Home Sick Pilots #6 Review

Rook is back with a look at the latest issue of Home Sick Pilots!

I’ve always heard that it’s the sophomore album that’s the tricky one, particularly if you find success early. It’s where you have to prove that you weren’t just a fluke, that you didn’t catch lightning in a bottle without any way to repeat it. It’s a struggle just to meet that high watermark again.

So changing your setting, your perspective characters, and your vibe at the start of your second album is a pretty risky call, right? 

Home Sick Pilots doesn’t give a damn about that. The feel of this arc is immediately, distinctly different, and the way it plays against the tone of previous issues makes you feel like the team is in full control of the story they’re telling. There’s great characterization, eye-popping visuals, and genuine emotion in the first four pages, and it only builds momentum from there.

Writer Dan Watters manages to quickly recap previous events without ever feeling like a recap, which is great because a lot of this issue is more exposition. That usually would feel like it’s slowing things down, gating the juicy story progression and character development behind little lectures. Not here.

Issue #6 feels like having a backstage pass, getting a private tour of the things that go bump in the night, and it handily manages to develop the world at the same time as it propels Meg and Rip’s characters forward. 

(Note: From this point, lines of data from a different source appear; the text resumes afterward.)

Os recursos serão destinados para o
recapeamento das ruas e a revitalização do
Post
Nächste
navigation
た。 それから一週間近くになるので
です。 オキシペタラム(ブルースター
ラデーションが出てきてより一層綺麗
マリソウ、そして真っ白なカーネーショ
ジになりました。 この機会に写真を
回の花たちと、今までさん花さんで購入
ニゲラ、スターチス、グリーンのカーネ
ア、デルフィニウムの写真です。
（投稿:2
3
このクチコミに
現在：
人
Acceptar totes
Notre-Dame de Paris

It’s tricky business, revealing what’s behind the curtain for the mystery villains of the last volume, but the team nails it. They feel human, relatable, intelligent, fun, and incredibly dangerous. There’s a certain honesty to everything they say, which is impressive considering how manipulative they are. In another, less self-aware version of this story, they’d be the heroes. In Home Sick Pilots, they’re the band that sells out.

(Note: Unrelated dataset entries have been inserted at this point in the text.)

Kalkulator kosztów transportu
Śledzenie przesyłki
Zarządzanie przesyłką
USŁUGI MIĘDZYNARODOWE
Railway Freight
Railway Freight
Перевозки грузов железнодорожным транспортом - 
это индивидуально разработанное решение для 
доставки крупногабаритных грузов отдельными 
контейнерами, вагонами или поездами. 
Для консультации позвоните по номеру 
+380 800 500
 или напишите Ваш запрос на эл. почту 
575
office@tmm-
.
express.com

Caspar Wijngaard’s colors edge towards warm yellow and sunlight for the first time in this issue, really making you feel the distinct shift in tone and location. However, the color schemes remain deliberately restricted, muting and desaturating some hues to make the blue, pink, and blood-red really pop. It’s a tool that’s used to remarkable effect, subtly directing the feel of each panel and page. 

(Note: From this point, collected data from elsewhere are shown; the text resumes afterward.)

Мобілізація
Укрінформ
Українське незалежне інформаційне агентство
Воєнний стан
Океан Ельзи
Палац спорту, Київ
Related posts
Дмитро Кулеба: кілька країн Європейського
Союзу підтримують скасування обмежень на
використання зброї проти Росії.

For me, the thing that really seems to make the color scheme work is Wijngaard’s commitment to it. Most comics would have some anchoring details that keep one foot in reality, but Home Sick Pilots doesn’t even give its characters typical flesh tones, letting them reflect the light of the scene and rendering them in blue or purple or another cool color. (That’s cool in the “color warmth” sense, though it is also very cool in the “fucking rad” sense.) The effect is a sort of dreamlike heightened reality, and I’d love to see more creators explore the space it creates. 

The lettering is uniformly excellent, of course, but when Aditya Biyakar gets the chance to cut loose and hand-letter something absolutely deranged, he kills it. Seriously, just look:

And that’s only one highlight. When a character screams, you feel it. When something explodes, it does so with a sound effect that doesn’t just seamlessly blend with the art of the page, it enhances the composition and storytelling.

My biggest criticism of the series so far is that General Rzor and Rip have pretty similar designs. They’re easy to tell apart when right next to each other, even wearing the same outfit, but their jawlines and dark floppy hair make them look like they could be brothers. 

And if that’s the worst thing I can think of about this book, I’d say it’s a pretty big success.